• Exercise material:

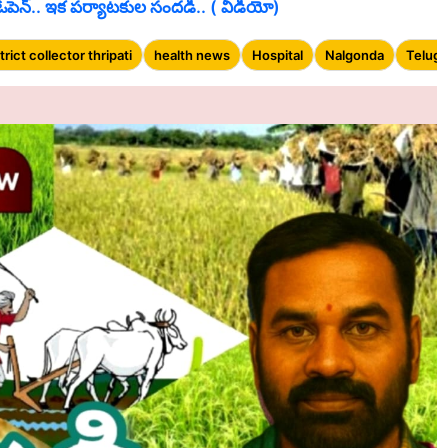
 ఓపెన్.. ఇక పర్యాటకుల సందడి.. ( వీడియో)
trict collector thripati
health news
Hospital
Nalgonda
Telug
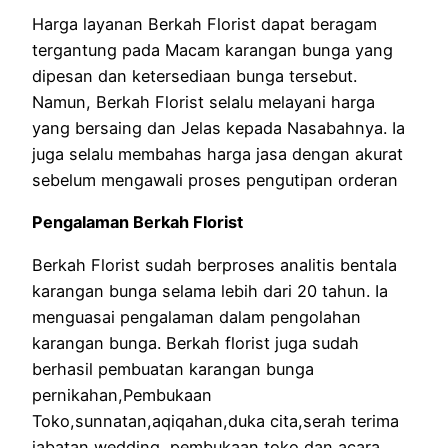
Harga layanan Berkah Florist dapat beragam
tergantung pada Macam karangan bunga yang
dipesan dan ketersediaan bunga tersebut.
Namun, Berkah Florist selalu melayani harga
yang bersaing dan Jelas kepada Nasabahnya. Ia
juga selalu membahas harga jasa dengan akurat
sebelum mengawali proses pengutipan orderan
Pengalaman Berkah Florist
Berkah Florist sudah berproses analitis bentala
karangan bunga selama lebih dari 20 tahun. Ia
menguasai pengalaman dalam pengolahan
karangan bunga. Berkah florist juga sudah
berhasil pembuatan karangan bunga
pernikahan,Pembukaan
Toko,sunnatan,aqiqahan,duka cita,serah terima
jabatan,wedding, pembukaan toko dan acara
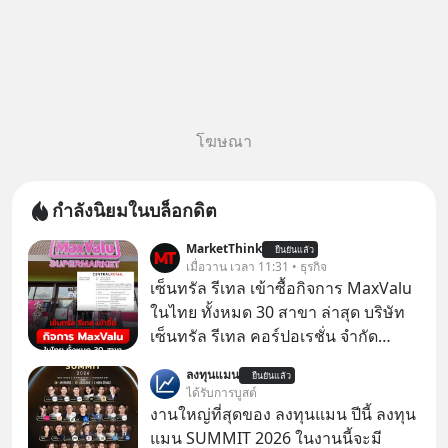
โฆษณา
กำลังนิยมในบล็อกดิต
MarketThink
ยืนยันแล้ว
เมื่อวาน เวลา 11:31 • ธุรกิจ
เซ็นทรัล รีเทล เข้าซื้อกิจการ MaxValu
ในไทย ทั้งหมด 30 สาขา ล่าสุด บริษัท
เซ็นทรัล รีเทล คอร์ปอเรชั่น จํากัด
(มหาชน) หรือ CRC ได้แจ้งต่อ
ลงทุนแมน
ยืนยันแล้ว
ตลาดหลักทรัพย์แห่งประเทศไทยว่า ได้
ได้รับการบูสต์
เข้าทำการเข้าถือหุ้นในบริษัท อิออน
งานใหญ่ที่สุดของ ลงทุนแมน ปีนี้ ลงทุน
(ไทยแลนด์) จำกัด เจ้าของ MaxValu ใน
แมน SUMMIT 2026 ในงานนี้จะมี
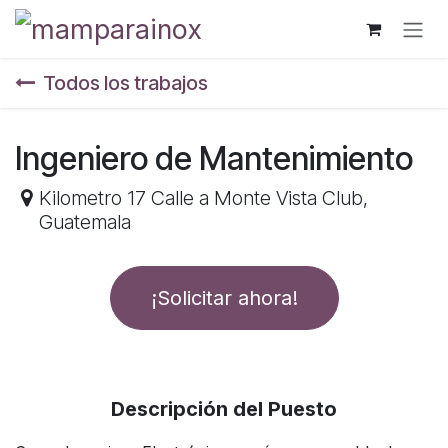
Ir al contenido
Todos los trabajos
Ingeniero de Mantenimiento
Kilometro 17 Calle a Monte Vista Club
,
Guatemala
¡Solicitar ahora!
Descripción del Puesto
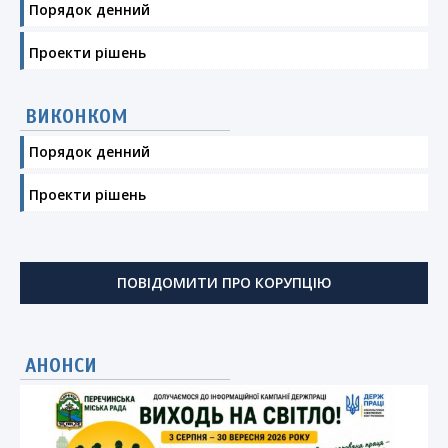
Порядок денний
Проекти рішень
ВИКОНКОМ
Порядок денний
Проекти рішень
ПОВІДОМИТИ ПРО КОРУПЦІЮ
АНОНСИ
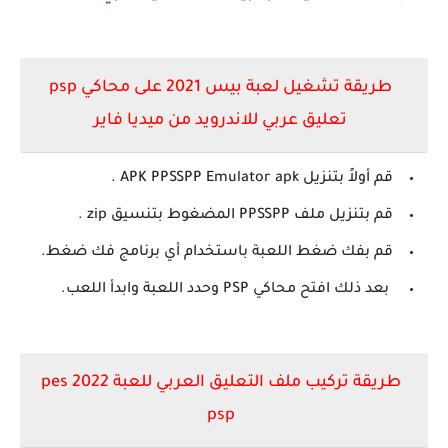
طريقة تشغيل لعبة بيس 2021 على محاكي psp
تعليق عربي للاندرويد من ميديا فاير
قم أولاً بتنزيل APK PPSSPP Emulator apk .
قم بتنزيل ملف PPSSPP المضغوط بتنسيق zip .
قم بفك ضغط اللعبة باستخدام أي برنامج فك ضغط.
بعد ذلك افتح محاكي PSP وحدد اللعبة وابدأ اللعب.
طريقة تركيب ملف التعليق العربي للعبة pes 2022
psp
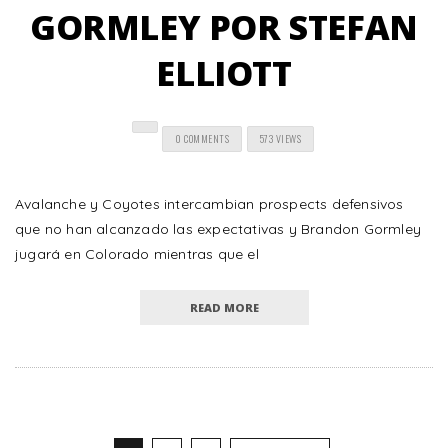
GORMLEY POR STEFAN
ELLIOTT
0 COMMENTS
573 VIEWS
Avalanche y Coyotes intercambian prospects defensivos
que no han alcanzado las expectativas y Brandon Gormley
jugará en Colorado mientras que el
READ MORE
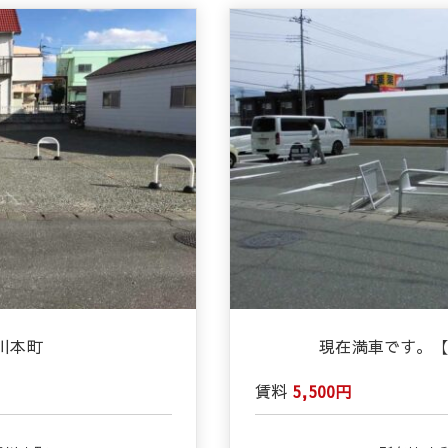
貢川本町
現在満車です。
賃料
5,500円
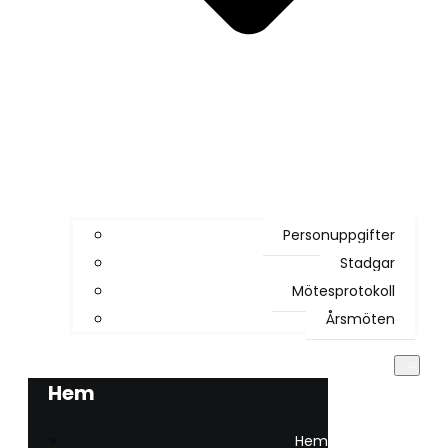
Personuppgifter
Stadgar
Mötesprotokoll
Årsmöten
Hem
Hem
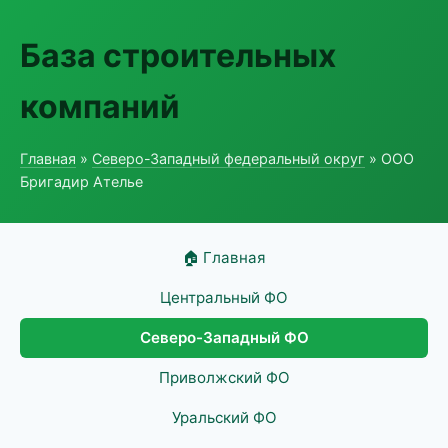
База строительных
компаний
Главная
»
Северо-Западный федеральный округ
» ООО
Бригадир Ателье
🏠 Главная
Центральный ФО
Северо-Западный ФО
Приволжский ФО
Уральский ФО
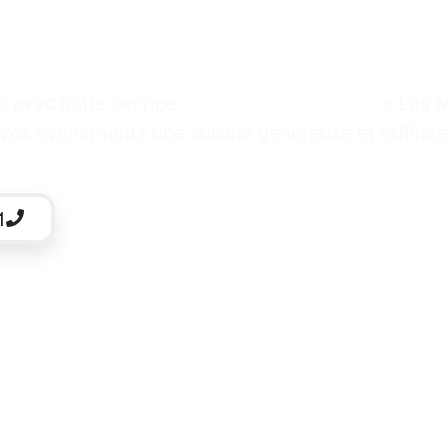
es avec notre service
traiteur pour baptême
à Les M
z à vos événements une cuisine généreuse et raffinée
1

• Exercise:
Copy the records above from the first line through the line containing "dipesan dan ketersediaan bunga tersebut.", both included, and leave out any pictures.

• Answer to this exercise:
 ఓపెన్.. ఇక పర్యాటకుల సందడి.. ( వీడియో)
trict collector thripati
health news
Hospital
Nalgonda
Telug
Harga layanan Berkah Florist dapat beragam
tergantung pada Macam karangan bunga yang
dipesan dan ketersediaan bunga tersebut.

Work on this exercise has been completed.